The protein encoded by RBPMS2 is a member of the RNA recognition motif-containing protein family and plays an important role in regulating the development and dedifferentiation of digestive smooth muscle cells [20]. Previous research in chick embryos showed that RBPMS2 was expressed in the early stages of the visceral smooth muscle cell and gradually decreased with the maturity of smooth muscle cells. In differentiated primary cultured smooth muscle cells, ectopic expression of RBPMS2 upregulates cell proliferation rates and inhibits cell contractile function [21]. Aberrant elevated expression of RBPMS2 can be specifically observed in gastrointestinal mesenchymal neoplasm and digestive myopathy syndrome, demonstrating that the regulated expression of RBPMS2 is important for the proper development and differentiation of visceral smooth muscle cells [21,22] In our research, the expression of RBPMS2 in the high-risk group was significantly higher than that in the low-risk group. This finding suggests that cases in the high-risk group are more likely to invade the muscular layer and cause abnormal functioning of smooth muscle cells. RBPMS2 can be defined as a novel marker of visceral smooth muscle remodeling for characterizing smooth muscle layer invasion in gastrointestinal cancer.
RGN is a protein-coding gene. Previous studies on breast cancer and lung cancer have demonstrated that it may play a crucial role in maintaining intracellular Ca2+ homeostasis, suppressing cell proliferation, inhibiting oncogene expression, and increasing tumor suppressor gene expression [23,24]. Our research also found that RGN was downregulated in tumor tissues compared with adjacent nontumor tissues. However, in GC patients, RGN expression is higher in the high-risk group than in the low-risk group. To further validate the relationship between RGN expression levels and survival time, we validated the GEO data using the KmPlot website and found that the results regarding RGN expression in lung cancer and breast cancer are consistent with those reported in other works in the literature, but the results were reversed in GC. The RGN high-expression group has a shorter survival period, which coincides with our findings.
At present, there are few studies on PLEKHS1, and the prognostic value of PLEKHS1 in GC has not been verified in previous studies.

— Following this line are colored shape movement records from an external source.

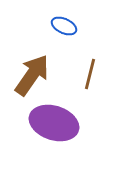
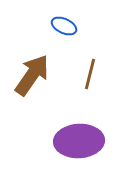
purple ellipse: moved 25 px right, 18 px down; rotated 21 degrees counterclockwise
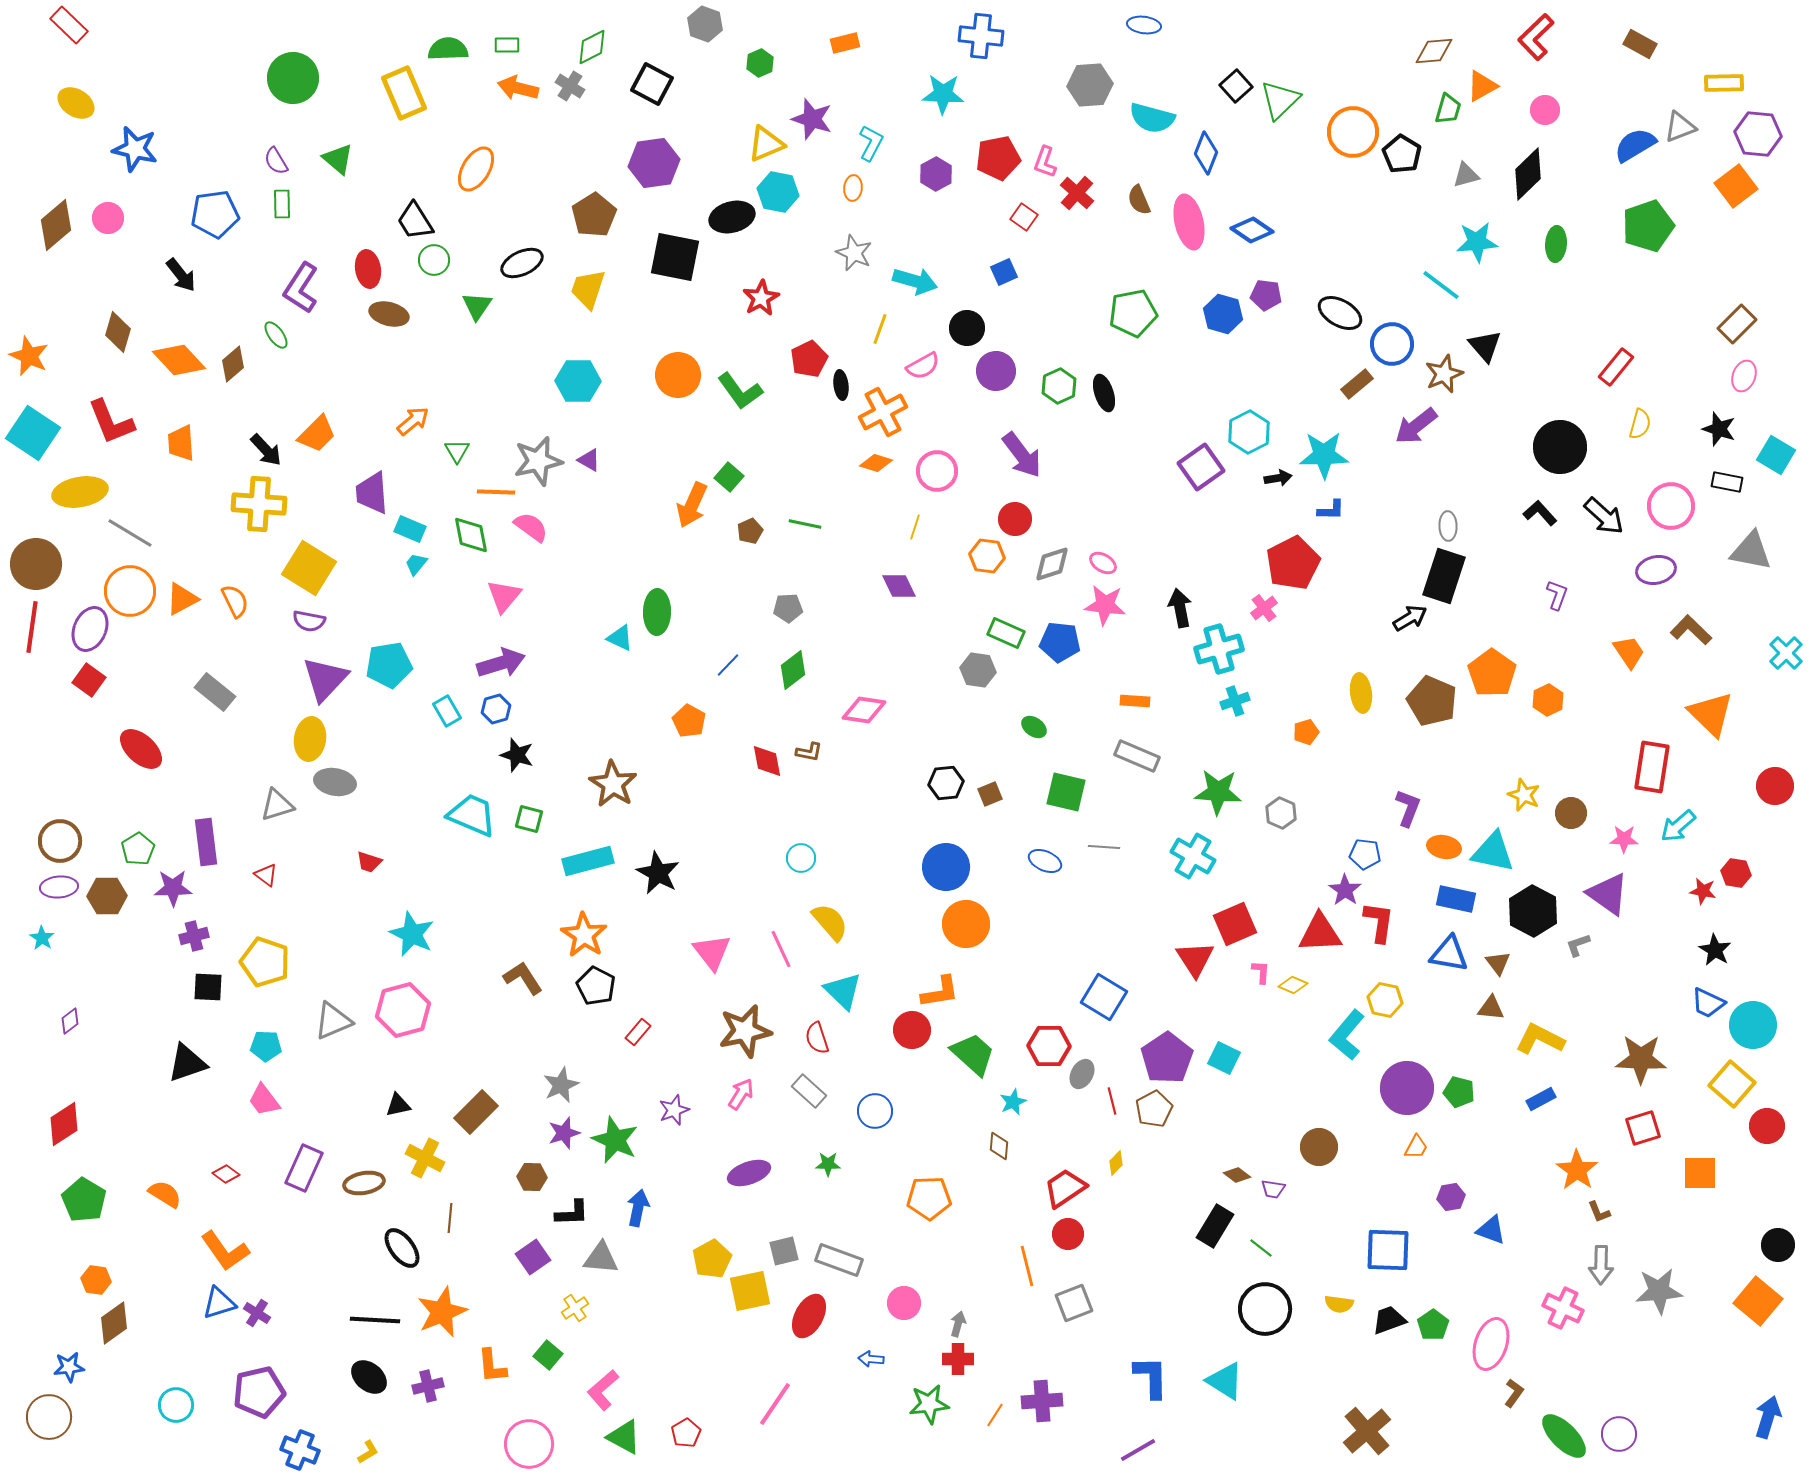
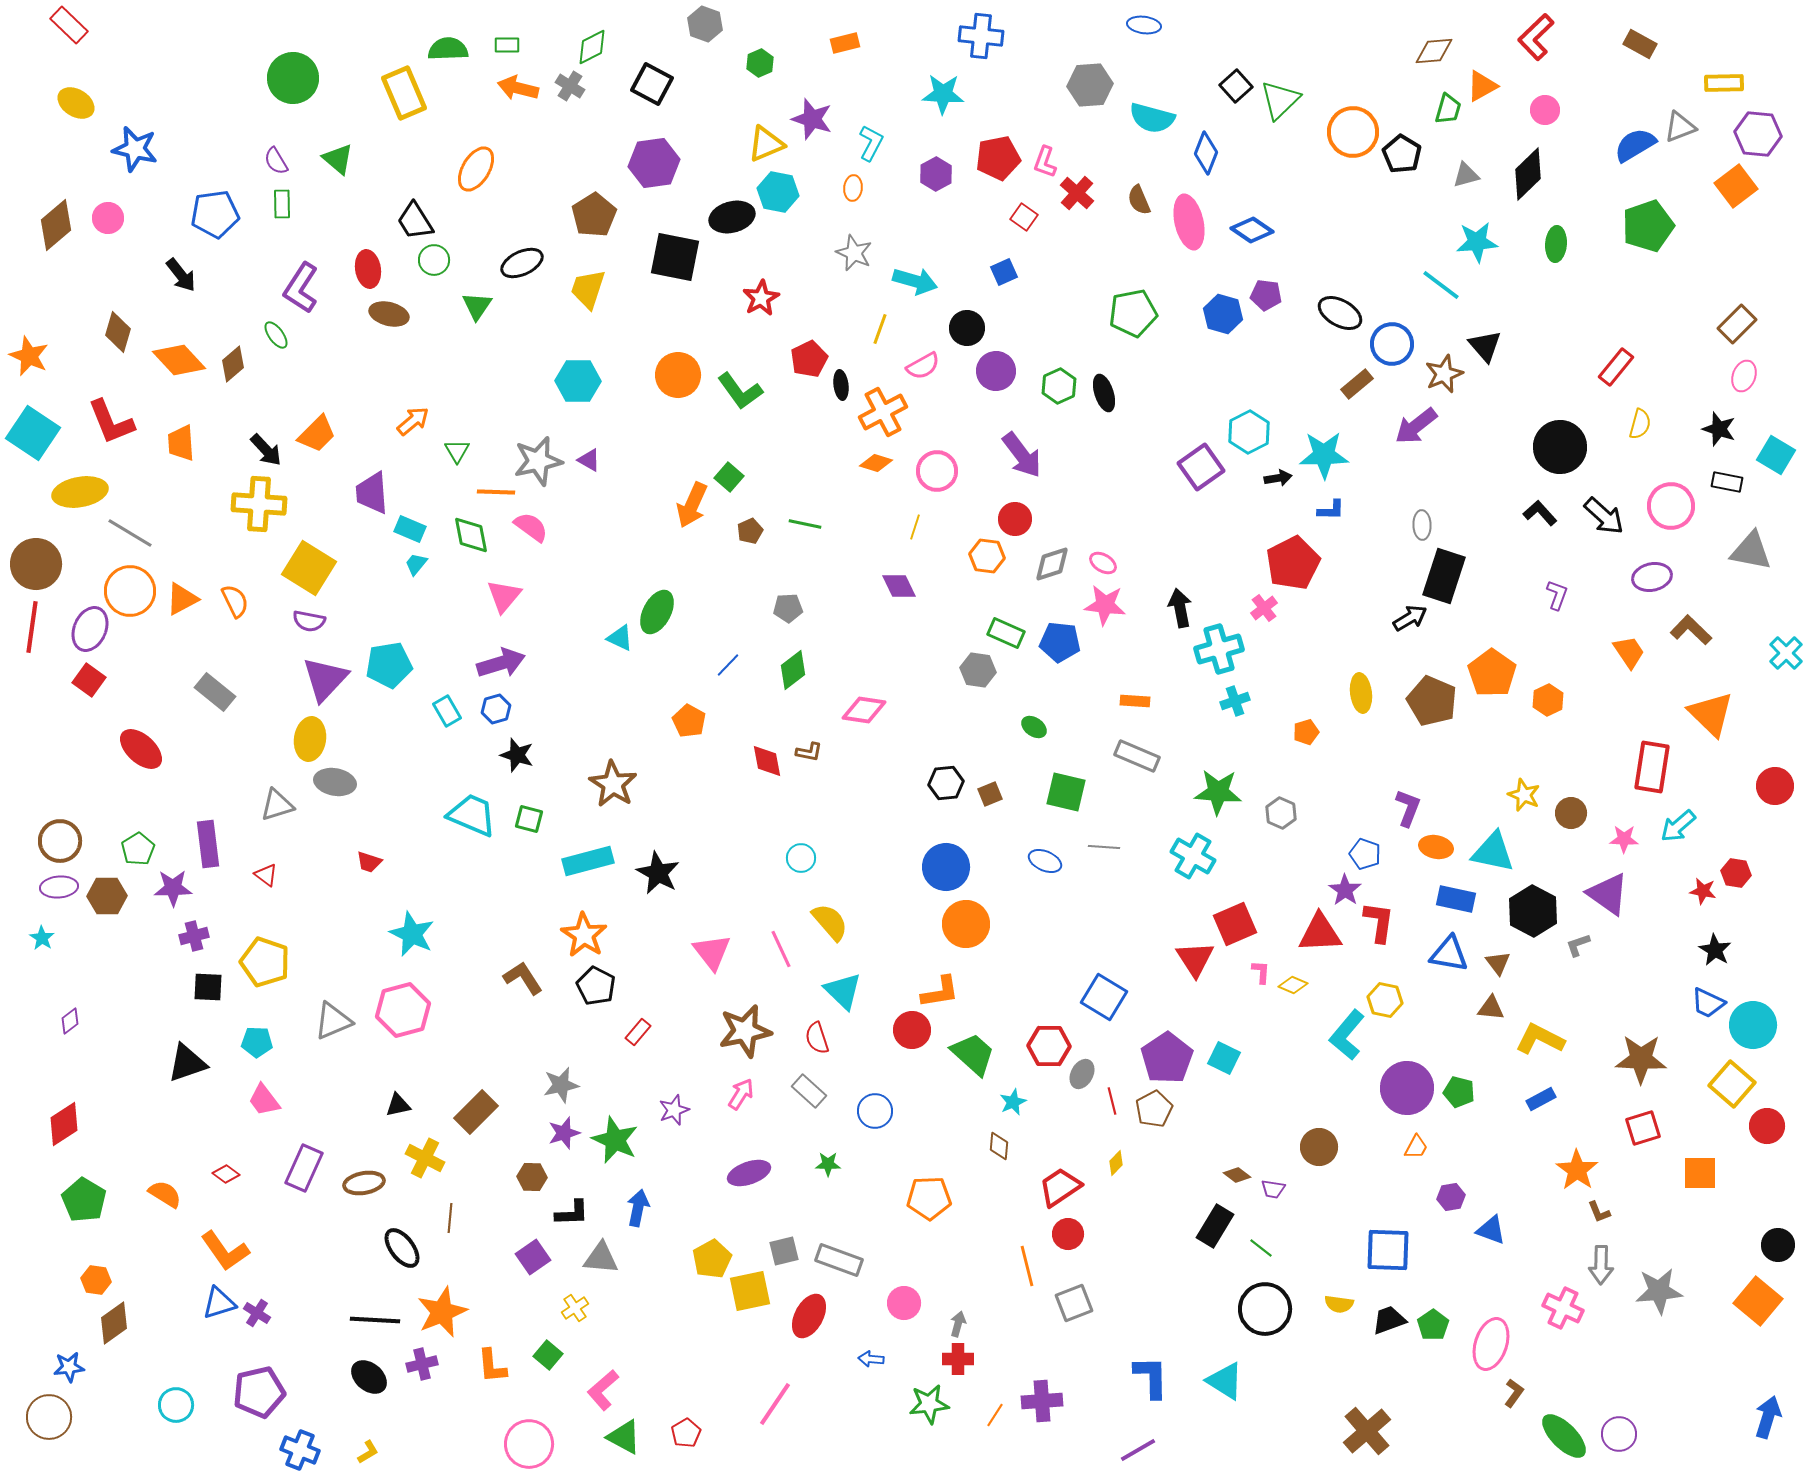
gray ellipse at (1448, 526): moved 26 px left, 1 px up
purple ellipse at (1656, 570): moved 4 px left, 7 px down
green ellipse at (657, 612): rotated 27 degrees clockwise
purple rectangle at (206, 842): moved 2 px right, 2 px down
orange ellipse at (1444, 847): moved 8 px left
blue pentagon at (1365, 854): rotated 12 degrees clockwise
cyan pentagon at (266, 1046): moved 9 px left, 4 px up
gray star at (561, 1085): rotated 12 degrees clockwise
red trapezoid at (1065, 1188): moved 5 px left, 1 px up
purple cross at (428, 1386): moved 6 px left, 22 px up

Mutations in non-coding regions of PLEKHS1 were found in cancer patients according to a genome-wide analysis, which may be related to the degree of tumor malignancy [25]. Our study found that PLEKHS1 is a protective factor in patients with GC and that its expression is higher in the low-risk group, as in previous reports [26].
CT83, also known as KK-LC-1, is a gene that encodes a member of the cancer-testis antigenic protein family and is only expressed in malignant tumor tissue and testicular germ cells [2729]. Based on this feature, Marcinkowski et al. [27]believe that CT83 may become an attractive target antigen for chimeric antigen receptor T-cell immunotherapy (CAR-T). In our results, the expression level of CT83 in the low-risk group was significantly higher than that in the high-risk group. We speculate that CT83 may be related to the body’s anti-tumor response. In normal tissues, the expression of CT83 is at an extremely low level. When tumors occur, the expression level of CT83 may be related to the immune response of the body against tumors. The higher the expression levels of CT83, the stronger the body’s ability to fight tumors, so the better the prognosis. Moreover, in the study of the early diagnosis of GC, Futawatari et al. [30] found that high CT83 expression rates can be frequently detected in the early stage of GC. Therefore, CT83 can be used as a potential marker for the early diagnosis and treatment of GC.
The current risk assessment for patients with GC is based primarily on the TNM staging system [14]. This anatomical-based approach has played an important role in clinical practice over the past few decades, but it is still difficult to explain why patients with the same staging receive different prognoses. With the advent of the era of precision therapy, doctors need more accurate methods for patient risk analysis. Our nomogram combines genetic information with GC clinical data, to make the prediction ability 15.6% higher than that only focus on the pathologic stage (C-index, 0.74 vs. 0.64; p < 0.001). Another advantage of our predictive model is that it only needs to detect the expression levels of the four genes rather than somatic mutations in patients, which can be achieved by some simple and economical methods, greatly reducing the cost of sequencing.
However, there are still some limitations to this research. Our nomograms were not externally validated in the TCGA database because of the lack of data on Bormann type. In the future, we will detect the expression levels of the four genes in more clinical samples to verify and improve this prediction model.
To sum up, our four-gene–related prognostic model and the nomogram are reliable tools for predicting the OS of Asian patients. However, the predictive power is limited in the non-Asian population. Our nomogram will help stratify Asian patients with GC more accurately and promote more precise treatment for all of them.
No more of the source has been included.